The Turkish shadow theatre gets its name from its primary hero, Karagöz (“Black Eye” in Turkish) and a Persian origin has been suggested by some (see Iran). His predicaments remind us of Punch in England, Hanswurst[lier] in Germany, [lier]Kasperl in Austria, and Polichinelle and Guignol in France. The burlesque performance, seemingly harmless, defies constraint in a spirit of satire, and has enchanted the public, especially the Ottoman middle class, for hundreds of years.

A Theatre of Shadows

“At the inn in a large room, opening on the little platform of the entrance, stuffed, for the evenings’ performances, with all the young crowd of the quarter, packed in to see the simple guignol, yet also the authentic, old-style Karaguez karagöz, illuminated by the lamp shining behind the white cloth screen on which float the coloured shadows of the popular puppet show. A rare curiosity, to see the parade of the men on the street of this local anthill, through these slight plays of a thousand-year-old repertory” (André Antoine).
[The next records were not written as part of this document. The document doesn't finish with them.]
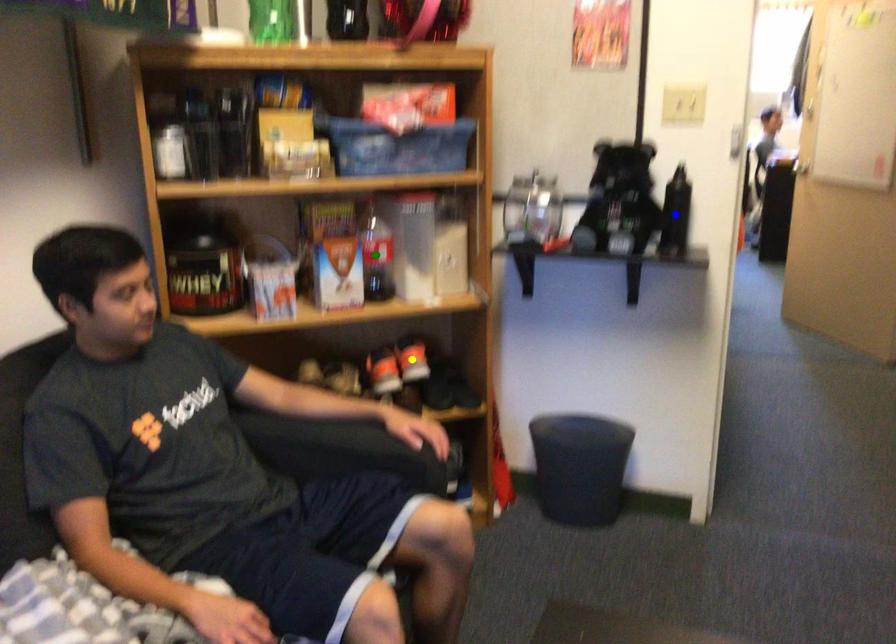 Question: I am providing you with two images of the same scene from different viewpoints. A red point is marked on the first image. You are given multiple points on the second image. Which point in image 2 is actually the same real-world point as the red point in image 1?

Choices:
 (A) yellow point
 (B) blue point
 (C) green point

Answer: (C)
A performance of the Ottoman cities, karagöz was shown in the popular cafés, especially during the month of Ramadan, sometimes in the open air. And in private homes for celebration of a circumcision or of a winter evening. At the palace and in the homes of dignitaries, this art produced performers who excelled with their verve for satire, Persian and Arabic literary knowledge, as well as their understanding of philosophy and music. These were such performers as Hasanzade Mehmet Çelebi, much appreciated by Sultan Murat IV (1623-1640); Rıza Efendi, the performer for Sultan Abdülaziz (1861-1876); or Hayali Mehmed, who played for Sultan Abdülhamid II (1876-1909).

The flat figures traditionally are made by the showman from hide – camel, water buffalo, cow or calf – which is translucent from the washing, scraping, and polishing. The outlines and the details of the design are cut and incised on a table of lime wood with a dozen types of sharp steel blades (nevrekân). Using Chinese ink the lines and details of the costume are traced and painted with vegetable dyes in lively, translucent colours, which each maker keeps secret. The figures are attached to each other by a string of gut. They are, during their role on stage, articulated at the neck, the waist or legs, and, for some, at the arms – as in the case of female dancers and Karagöz, the eponymous hero. Their size ranges from 24 to 40 centimetres, and depends on their use, their importance, or their strength. Decorative elements and animals range from 7 to 45 centimetres. Formerly, according to the size of the performance space, there were three sizes of figures.

The screen is of thin white cloth measuring about 1 or 1.10 metres by 60 to 80 centimetres. It is lit from behind by an electric bulb (in the past by a candle or flame), which casts the shadows as the coloured silhouettes which the performer dances.

The Manipulator and the Troupe

The puppet master (karagözcü) operates the figures with the aid of wooden rods 50 to 60 centimetres in length, affixed at the attachment point, generally on the figure’s shoulder, but sometimes the arms. The manipulation is horizontal. Virtuosity is seen in the number of figures that can be moved at the same time until that alone can provide the spectacle. The performer must be very clever, a good actor, have a strong memory, a good voice and possess a level of culture, and musical ability. The apprentice (çırak) adds sound effects, plays the flute, drum (düdük) and tambourine (def) to mark the entrance of each character, which he holds for the performer and then reprises when the figure is leaving the scene. After debuting and once one has acquired sufficient expertise, if it is merited the performer is given title of Master (Hayali, “one who animates the shadow play”, “image creator”). Generally, the puppeteer is very involved in the shadow theatre. He makes and manipulates and masters the total traditional repertory.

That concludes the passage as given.